Page layout parsing data:
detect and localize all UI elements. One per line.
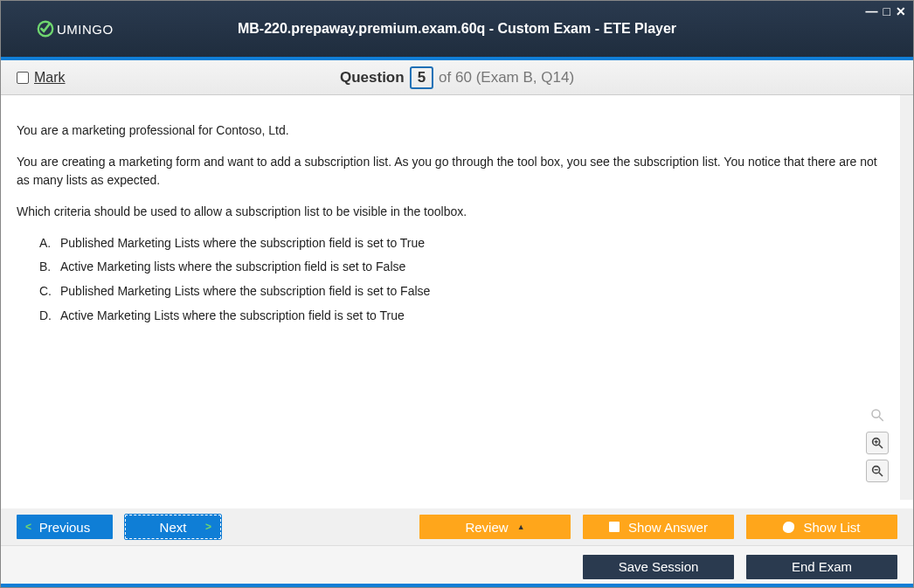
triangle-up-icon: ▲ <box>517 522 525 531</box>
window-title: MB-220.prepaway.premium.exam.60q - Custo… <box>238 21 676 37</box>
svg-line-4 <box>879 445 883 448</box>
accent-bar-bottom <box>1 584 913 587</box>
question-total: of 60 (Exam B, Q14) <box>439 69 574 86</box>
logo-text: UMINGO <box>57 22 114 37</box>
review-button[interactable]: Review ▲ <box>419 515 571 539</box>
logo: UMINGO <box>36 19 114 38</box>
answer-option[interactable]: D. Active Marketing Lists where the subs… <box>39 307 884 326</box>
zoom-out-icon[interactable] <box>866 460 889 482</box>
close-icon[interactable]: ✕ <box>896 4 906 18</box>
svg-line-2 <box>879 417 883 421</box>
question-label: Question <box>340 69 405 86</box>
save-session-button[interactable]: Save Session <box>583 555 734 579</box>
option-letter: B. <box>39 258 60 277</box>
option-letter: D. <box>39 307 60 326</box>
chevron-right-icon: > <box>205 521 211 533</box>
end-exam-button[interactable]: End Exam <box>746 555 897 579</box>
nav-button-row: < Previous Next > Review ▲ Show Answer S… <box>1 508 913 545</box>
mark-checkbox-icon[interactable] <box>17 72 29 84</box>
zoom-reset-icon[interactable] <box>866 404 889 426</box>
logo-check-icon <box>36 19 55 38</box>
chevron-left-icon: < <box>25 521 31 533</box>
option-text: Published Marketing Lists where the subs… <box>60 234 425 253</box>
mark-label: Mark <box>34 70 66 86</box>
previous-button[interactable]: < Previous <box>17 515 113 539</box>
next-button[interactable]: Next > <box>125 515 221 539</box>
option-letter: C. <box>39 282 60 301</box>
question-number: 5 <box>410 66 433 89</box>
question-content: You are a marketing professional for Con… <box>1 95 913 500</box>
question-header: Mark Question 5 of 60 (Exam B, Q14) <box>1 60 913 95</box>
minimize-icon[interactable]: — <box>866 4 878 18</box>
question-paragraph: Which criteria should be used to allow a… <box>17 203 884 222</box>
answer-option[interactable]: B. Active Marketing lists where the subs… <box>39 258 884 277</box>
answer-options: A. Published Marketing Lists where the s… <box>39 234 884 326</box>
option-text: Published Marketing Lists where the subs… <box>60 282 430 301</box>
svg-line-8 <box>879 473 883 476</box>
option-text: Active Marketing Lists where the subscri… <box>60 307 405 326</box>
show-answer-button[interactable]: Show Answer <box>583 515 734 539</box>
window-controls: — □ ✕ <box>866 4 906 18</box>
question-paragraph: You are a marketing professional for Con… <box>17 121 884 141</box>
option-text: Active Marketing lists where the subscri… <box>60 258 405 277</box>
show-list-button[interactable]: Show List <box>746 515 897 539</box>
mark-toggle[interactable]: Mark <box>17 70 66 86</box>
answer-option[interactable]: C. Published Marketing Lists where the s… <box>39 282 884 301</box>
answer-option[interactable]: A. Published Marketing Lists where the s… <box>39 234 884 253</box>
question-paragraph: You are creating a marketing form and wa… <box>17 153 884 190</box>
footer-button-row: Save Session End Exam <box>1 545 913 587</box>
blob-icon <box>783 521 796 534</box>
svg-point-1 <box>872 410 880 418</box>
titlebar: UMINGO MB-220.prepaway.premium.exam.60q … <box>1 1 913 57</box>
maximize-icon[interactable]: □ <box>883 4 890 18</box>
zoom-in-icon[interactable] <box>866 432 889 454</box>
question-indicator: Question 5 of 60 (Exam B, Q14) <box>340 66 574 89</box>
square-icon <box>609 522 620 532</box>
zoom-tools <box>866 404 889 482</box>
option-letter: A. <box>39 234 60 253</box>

§ WORK INSTRUCTION: Tally the lines of the entries that include the word "Next" and give only the total.

§ SOLUTION FOR THIS TASK: 2